Going for the hat trick today, three (count ‘em, three) posts, I have to reach back to yesterday, 1/9/14, for the final story to tell. As usual, the last race on the card is a small-claimer, Yong J. Dong and Lijun Weng, 2014 T. C. Sum. Op. 4, filed 1/9/14, as told by The Judge With A Heart, STJ Armen.
And the story is of special interest to New York City practitioners.
Yong and Lijun wanted a home of their own, so they got a loan of $130K from Yong’s Mom and Dad, wherewith to assist them to purchase what everyone agrees is their principal residence in Queens County, New York, a Borough of the City of New York. And they sign two documents in favor of the aforesaid parents, a “‘Home Equtty [sic] Loan Agreement’ (loan agreement) and ‘Home Equiity [sic] Deed of Trust’ (deed of trust). The loan agreement allows for a loan amount up to $130,000 with an interest rate of 3.5% plus a prime rate not to exceed a 12% annual rate. This was not a purchase money mortgage; rather, it appears to have been a credit line mortgage.” 2014 Sum. Op. 4, at p. 3.
The issue before Tax Court, of course, is deductibility of the payments Yong and Lijun made pursuant to the terms of the Home Equtty [sic] Loan Agreement.
By now, every New York City practitioner reading this should have calculator and tax table in hand; no, not the income tax tables in the Form 1040 instructions, rather the tax table for New York State and City mortgage recording tax, imposed by Article 11 of the New York State Tax Law, and shown on Form NYSDTFMT-15.
Did you get $2665.00? Well, Yong and Lijun didn’t get anything, so they are out the deductions, even though they paid in accordance with the documents and IRS asserts no intrafamily shenanigans.
What scuttles Yong and Lijun is that the indebtedness, though real, is not secured by their principal residence. And the Regulations to Section 163 require that the security interest of the lender must be perfected under local law, by recording or otherwise.
Now all New York practitioners worth their sodium chloride know that, for realty, the only way to perfect is to record. STJ Armen: “Petitioners have not, however, alleged or shown that they perfected the deed of trust or the loan agreement in any other way. Neither have they established that there is another way to perfect the deed of trust or the loan agreement under New York State law, nor are we aware of any such way. Thus, petitioners have not satisfied the third element of a secured debt under the regulations requiring that a mortgage or deed of trust be recorded or otherwise perfected under applicable State law.” 2104 T. C. Sum. Op. 4, at p. 11.

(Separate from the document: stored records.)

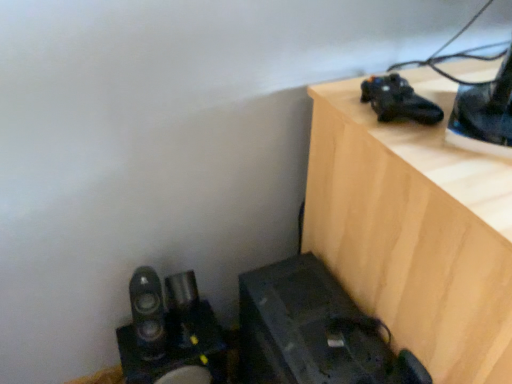 Question: From a real-world perspective, relative to black matte shoe at upper right, is wooden table at upper right vertically above or below?

Choices:
 (A) below
 (B) above

Answer: (A)

Question: In terms of size, does wooden table at upper right appear bigger or smaller than black matte shoe at upper right?

Choices:
 (A) big
 (B) small

Answer: (A)

Question: Considering the real-world distances, which object is closest to the black matte shoe at upper right?

Choices:
 (A) wooden table at upper right
 (B) satin black speakers at lower left

Answer: (A)

Question: Based on their relative distances, which object is farther from the black matte shoe at upper right?

Choices:
 (A) satin black speakers at lower left
 (B) wooden table at upper right

Answer: (A) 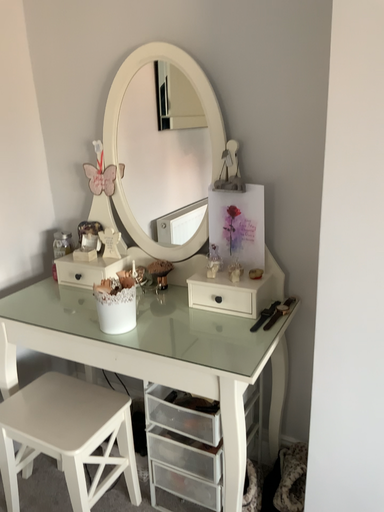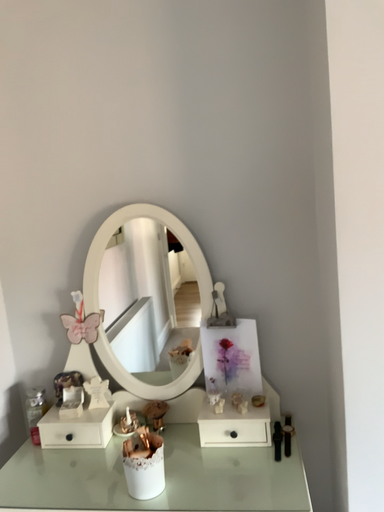 Question: Which way did the camera rotate in the video?

Choices:
 (A) rotated left
 (B) rotated right

Answer: (B) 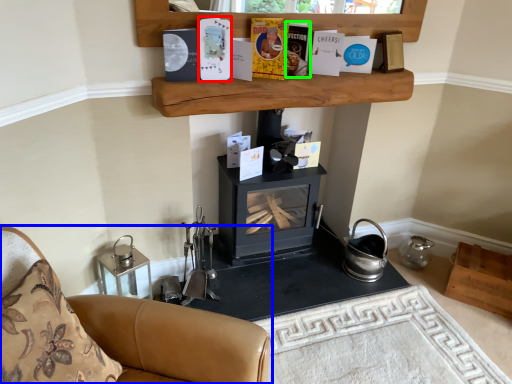 Question: Which object is positioned closest to paperback book (highlighted by a red box)? Select from furniture (highlighted by a blue box) and paperback book (highlighted by a green box).

Choices:
 (A) furniture
 (B) paperback book

Answer: (B) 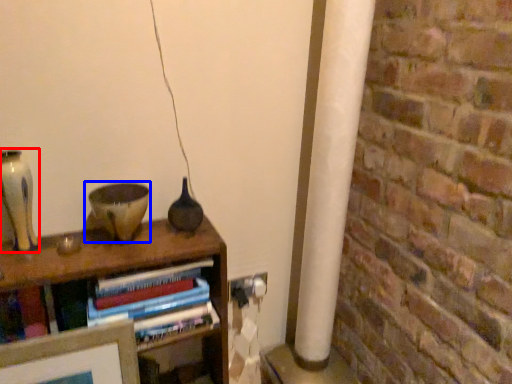 Question: Which object is further to the camera taking this photo, glass vase (highlighted by a red box) or candle holder (highlighted by a blue box)?

Choices:
 (A) glass vase
 (B) candle holder

Answer: (B)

So they saved $2665.00 in recording tax (and practitioners in other jurisdictions may well gasp at that number, but New York State, the State That has Everything, has had such a tax since 1909), but lost about $30K of deductible interest.
Oh, and from the looks of the paperwork, they may have saved something less than a grand in legal fees for preparing the documents. And spent a lot more than that on legal fees for bringing this case.